Article 24.Rights and duties of honorary members.
The honorary members will have the same obligations as the founders and number members with the exception of those provided in the second and fourth sections of the previous article.
Likewise, they will have the same rights with the exception of those that appear in the third and fourth sections of article 23, being able to attend the assemblies without the right to vote.
CHAPTER V
ECONOMIC REGIME
Article 25. Economic resources.
The economic resources foreseen for the development of the purposes and activities of the Association will be the following:
- The fees of members, periodic or extraordinary.
- The subsidies, legacies or inheritances that could be received legally by the associates or by third parties.
- Any other lawful resource.
Article 26. Heritage.
The Association, at the moment of its constitution, lacks heritage.

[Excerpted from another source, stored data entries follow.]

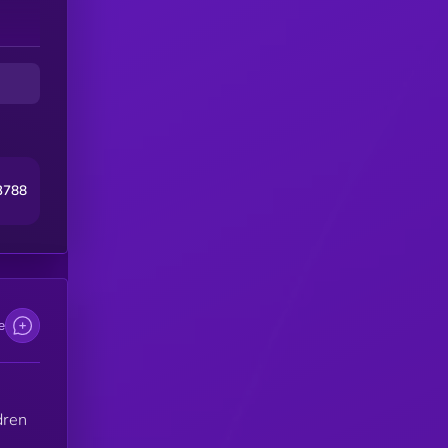
e
Z”
on.
3788
 —
e
dren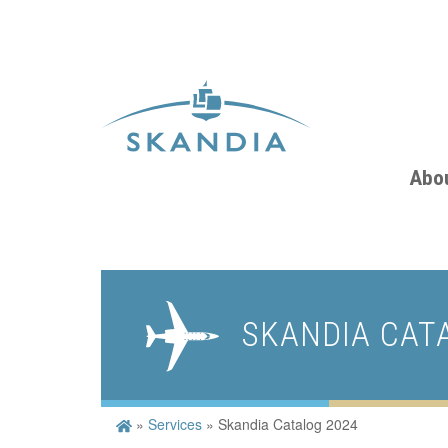
Abo
SKANDIA CAT
»
Services
»
Skandia Catalog 2024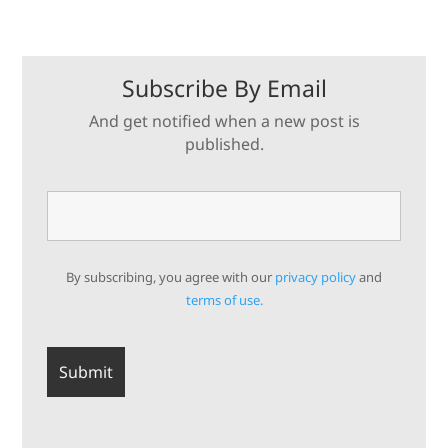
Subscribe By Email
And get notified when a new post is
published.
By subscribing, you agree with our
privacy policy
and
terms of use.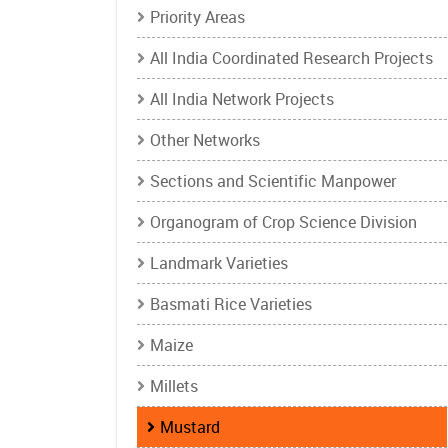
Priority Areas
All India Coordinated Research Projects
All India Network Projects
Other Networks
Sections and Scientific Manpower
Organogram of Crop Science Division
Landmark Varieties
Basmati Rice Varieties
Maize
Millets
Mustard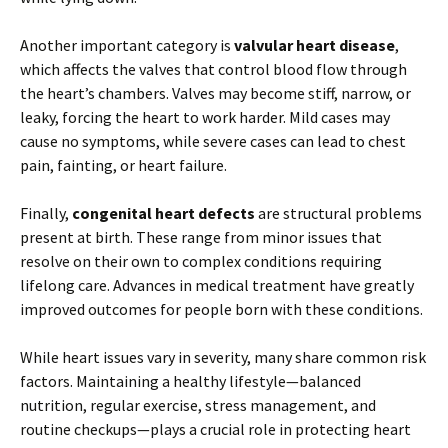
Another important category is
valvular heart disease
,
which affects the valves that control blood flow through
the heart’s chambers. Valves may become stiff, narrow, or
leaky, forcing the heart to work harder. Mild cases may
cause no symptoms, while severe cases can lead to chest
pain, fainting, or heart failure.
Finally,
congenital heart defects
are structural problems
present at birth. These range from minor issues that
resolve on their own to complex conditions requiring
lifelong care. Advances in medical treatment have greatly
improved outcomes for people born with these conditions.
While heart issues vary in severity, many share common risk
factors. Maintaining a healthy lifestyle—balanced
nutrition, regular exercise, stress management, and
routine checkups—plays a crucial role in protecting heart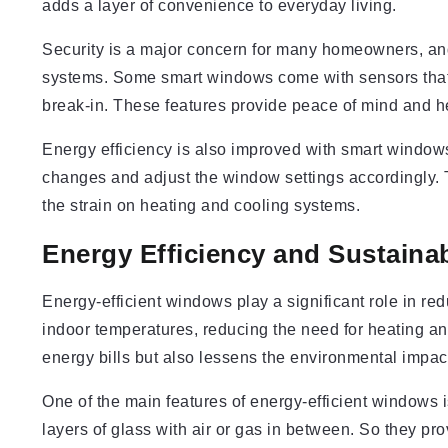
adds a layer of convenience to everyday living.
Security is a major concern for many homeowners, an
systems. Some smart windows come with sensors that al
break-in. These features provide peace of mind and h
Energy efficiency is also improved with smart window
changes and adjust the window settings accordingly. 
the strain on heating and cooling systems.
Energy Efficiency and Sustainab
Energy-efficient windows play a significant role in 
indoor temperatures, reducing the need for heating an
energy bills but also lessens the environmental impac
One of the main features of energy-efficient windows 
layers of glass with air or gas in between. So they pr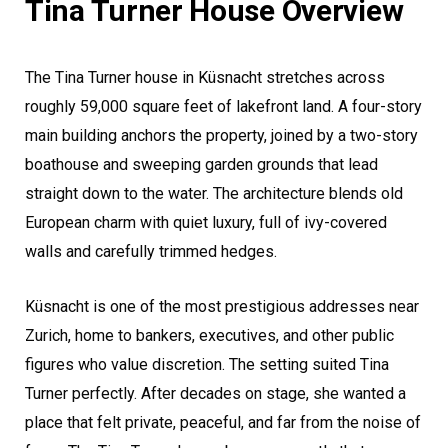
Tina Turner House Overview
The Tina Turner house in Küsnacht stretches across
roughly 59,000 square feet of lakefront land. A four-story
main building anchors the property, joined by a two-story
boathouse and sweeping garden grounds that lead
straight down to the water. The architecture blends old
European charm with quiet luxury, full of ivy-covered
walls and carefully trimmed hedges.
Küsnacht is one of the most prestigious addresses near
Zurich, home to bankers, executives, and other public
figures who value discretion. The setting suited Tina
Turner perfectly. After decades on stage, she wanted a
place that felt private, peaceful, and far from the noise of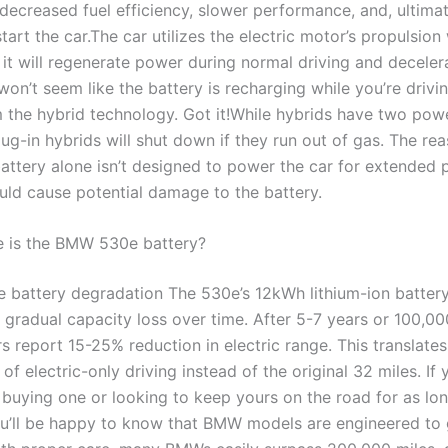
decreased fuel efficiency, slower performance, and, ultimat
 start the car.The car utilizes the electric motor’s propulsion
 it will regenerate power during normal driving and deceler
won’t seem like the battery is recharging while you’re driving
m the hybrid technology. Got it!While hybrids have two pow
g-in hybrids will shut down if they run out of gas. The rea
battery alone isn’t designed to power the car for extended 
uld cause potential damage to the battery.
e is the BMW 530e battery?
e battery degradation The 530e’s 12kWh lithium-ion batter
 gradual capacity loss over time. After 5-7 years or 100,00
 report 15-25% reduction in electric range. This translates
of electric-only driving instead of the original 32 miles. If 
 buying one or looking to keep yours on the road for as lo
ou’ll be happy to know that BMW models are engineered to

Article 27. Duration of the year.
The associative and economic year will be annual and its closing will take place on December 31 of each year.
CHAPTER VI
DISSOLUTION
Article 28. Dissolution.
The Association will be dissolved voluntarily when the Extraordinary General Assembly so agrees, convened for this purpose, in accordance with the provisions of article 9 of these Statutes.
Article 29. Liquidation and destination of the remainder.
In case of dissolution, a liquidation commission will be appointed. Once the debts have been extinguished, the liquid surplus, if any, will be destined for purposes that do not distort the non-profit nature of the Association.